■ DATA FOR THE TASK:
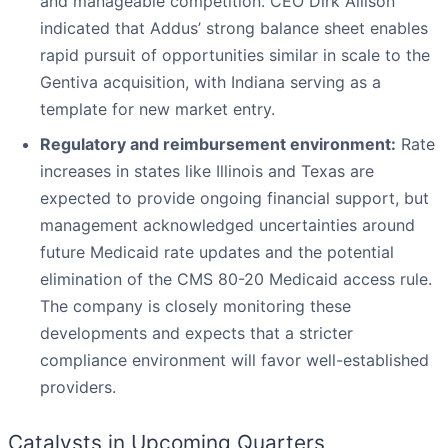
and manageable competition. CEO Dirk Allison
indicated that Addus’ strong balance sheet enables
rapid pursuit of opportunities similar in scale to the
Gentiva acquisition, with Indiana serving as a
template for new market entry.
Regulatory and reimbursement environment:
Rate
increases in states like Illinois and Texas are
expected to provide ongoing financial support, but
management acknowledged uncertainties around
future Medicaid rate updates and the potential
elimination of the CMS 80-20 Medicaid access rule.
The company is closely monitoring these
developments and expects that a stricter
compliance environment will favor well-established
providers.
Catalysts in Upcoming Quarters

■ REQUIRED ACTION: A word-for-word restatement of the records above from the line containing "compliance environment will" to their final line is all the answer should hold.

■ TASK RESPONSE:
compliance environment will favor well-established
providers.
Catalysts in Upcoming Quarters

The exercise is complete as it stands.